Gehen wir zurück zur SANCTA, jetzt hast du eine Oper als Grundlage, aber wie geht es dann weiter? Ich habe das Gefühl, dir fliegen die Inspirationen ständig aus allen Richtungen zu…

Ich würde sagen, es gibt einige zentrale Elemente. Wir haben uns wirklich ein bisschen Zeit gelassen mit SANCTA, deswegen hat sich viel Material und Recherche angesammelt. Die riesige Glocke haben wir uns schon vor einem Jahr fast angeschafft, die habe ich in einer Gießerei in Tirol gefunden. Wir haben auch einen überdimensionierten Weihrauchschwenker. Und unser Ministrant ist niemand anderer als ein Industrieroboter.

Wenn du das alles beschreibst, denkt man sich auch: Die katholische Kirche erlaubt Dinge, die nicht jede Weltreligion erlauben würde. Nach einer ewigen Geschichte von Missbrauch, Unterdrückung oder Hexenverfolgungen scheint die Kirche zahmer geworden zu sein, da geht sich auch deine Oper aus. Die Kirche zieht die Kunst an und stößt sie ab, schon wieder haben wir es mit Ambivalenz zu tun.
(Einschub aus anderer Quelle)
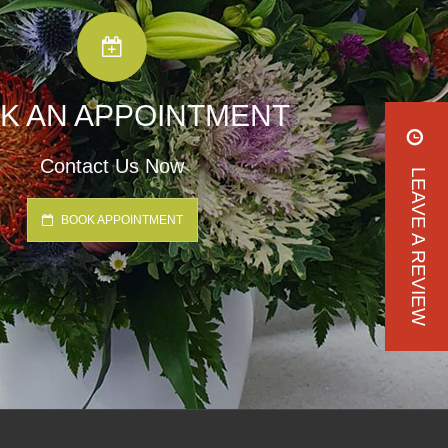
K AN APPOINTMENT
Contact Us Now
LEAVE A REVIEW
BOOK APPOINTMENT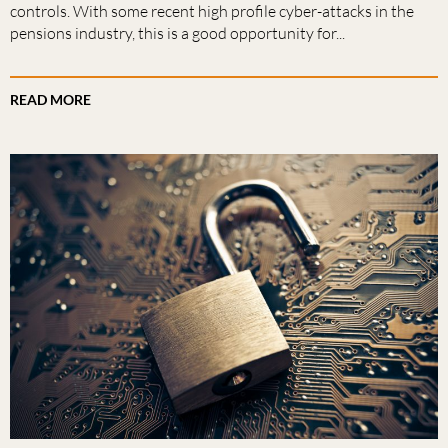
controls. With some recent high profile cyber-attacks in the
pensions industry, this is a good opportunity for...
READ MORE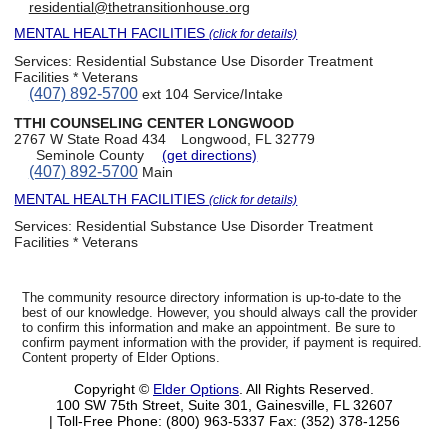
residential@thetransitionhouse.org
MENTAL HEALTH FACILITIES
(click for details)
Services:
Residential Substance Use Disorder Treatment
Facilities * Veterans
(407) 892-5700
ext 104 Service/Intake
TTHI COUNSELING CENTER LONGWOOD
2767 W State Road 434
Longwood, FL 32779
Seminole County
(get directions)
(407) 892-5700
Main
MENTAL HEALTH FACILITIES
(click for details)
Services:
Residential Substance Use Disorder Treatment
Facilities * Veterans
The community resource directory information is up-to-date to the
best of our knowledge. However, you should always call the provider
to confirm this information and make an appointment. Be sure to
confirm payment information with the provider, if payment is required.
Content property of Elder Options.
Copyright ©
Elder Options
. All Rights Reserved.
100 SW 75th Street, Suite 301, Gainesville, FL 32607
| Toll-Free Phone: (800) 963-5337
Fax: (352) 378-1256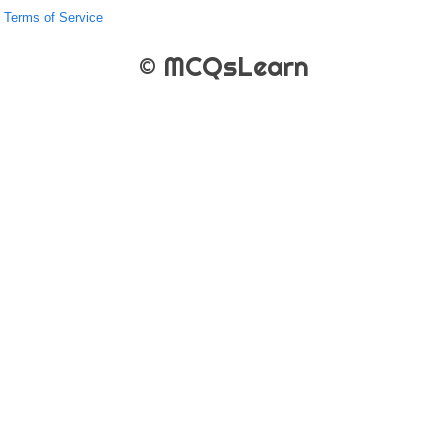
Terms of Service
© MCQsLearn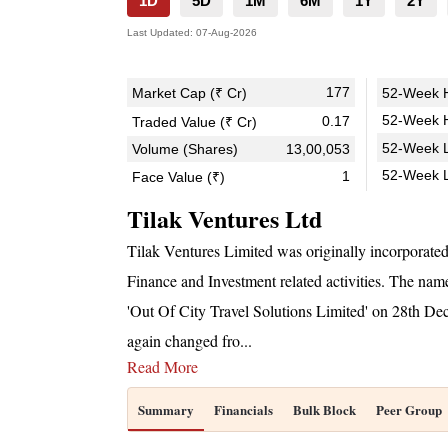
1D
5D
1M
6M
1Y
2Y
Last Updated:
07-Aug-2026
177
Market Cap (₹ Cr)
52-Week H
52-Week H
0.17
Traded Value (₹ Cr)
52-Week L
Volume (Shares)
13,00,053
52-Week 
1
Face Value (₹)
Tilak Ventures Ltd
Tilak Ventures Limited was originally incorporate
Finance and Investment related activities. The n
'Out Of City Travel Solutions Limited' on 28th 
again changed fro
...
Read More
Summary
Financials
Bulk Block
Peer Group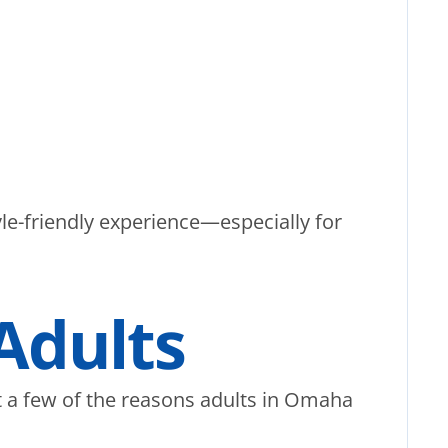
yle-friendly experience—especially for
 Adults
ust a few of the reasons adults in Omaha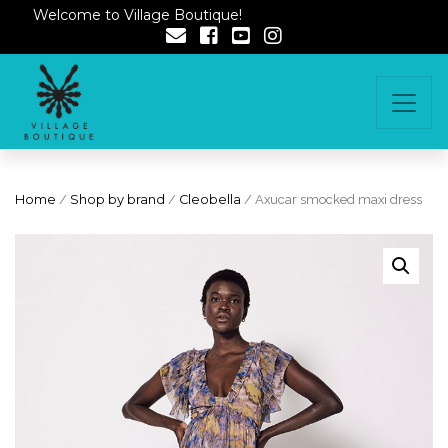
Welcome to Village Boutique!
Home
/
Shop by brand
/
Cleobella
/ Axucar smocked maxi dress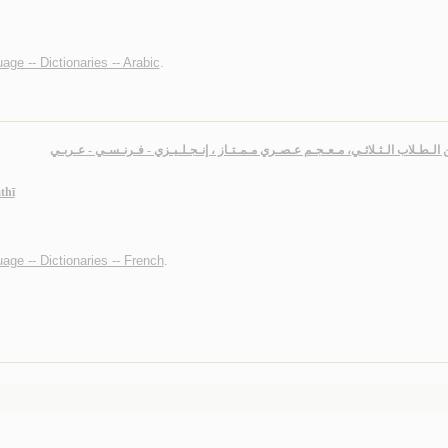
age -- Dictionaries -- Arabic
.
مـتـقـن الـطـلاب الـثـلاثـي، مـعـجـم عـصـري مـمـتـاز ، إنـجـلـيـزي - فـرنـسـي -
thī
age -- Dictionaries -- French
.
Ja. Ich bin schon sehr gespannt darauf, mich mit Leuten zu unterhalten, die als Katholiken in SANCTA gehen, so viele werden es auch nicht sein (lacht). Uns war aber immer klar, dieses Thema werden wir nicht mit Samthandschuhen anfassen. Also erstens hat die Kirche wirklich so viel Dreck am Stecken, die müssen auch einstecken können. Zweitens findet wahrscheinlich sogar der Papst womöglich Monty Python lustig. Die Kirche wurde schon immer auf die Schippe genommen durch die Popkultur, da reihen wir uns in eine unglaublich lange Liste an anderen Künstler:innen ein, die das getan haben.

Nicole Marianna Wytyczak

Du hast den Weihrauchschwenker erwähnt. Menschen brauchen Rituale. Die Kirche hat die immer geliefert, wie fast jede andere Religion. Man könnte auch Analogien ziehen zwischen Schamanismus, Voodoo, performativen Industrialshows, Rockkonzerten und ekstatischen Raves. Aber deine Stücke gehen noch weiter, oder? Mit Hilfe von diesem Ritualaspekt errichtest du einen utopischen Raum für das Publikum, das ist doch sehr wichtig?

Ich will jetzt nicht so pathetisch klingen, weil natürlich wir als Post-Generation von Theatermacher:innen alles nicht ganz so ernst nehmen. Allerdings, natürlich ist für mich dieser Theaterraum etwas, dass einer Messe sehr nahe kommt. Da gibt es schon Gemeinsamkeiten. Das Ziel des Gestus des Priesters ist es, die Göttlichkeit in den Raum zu zeichnen, wurde mir gesagt. Und das ist ja, was Tanz auch will - oder ich als Choreografin. Ja, ich will nichts Geringeres.